What you should do
From the following material, work out how many lines include the string "центра"; respond with the number only.

※ ※ ※

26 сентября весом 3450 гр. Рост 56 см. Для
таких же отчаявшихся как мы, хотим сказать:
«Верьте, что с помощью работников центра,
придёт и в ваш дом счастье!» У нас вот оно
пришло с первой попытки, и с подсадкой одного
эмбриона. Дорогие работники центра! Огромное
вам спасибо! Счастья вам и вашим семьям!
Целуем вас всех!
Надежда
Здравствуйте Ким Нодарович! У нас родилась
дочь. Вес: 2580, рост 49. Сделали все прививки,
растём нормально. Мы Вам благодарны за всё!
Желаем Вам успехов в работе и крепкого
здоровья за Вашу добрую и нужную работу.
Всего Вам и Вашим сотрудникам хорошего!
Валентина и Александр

※ ※ ※

Written reply
2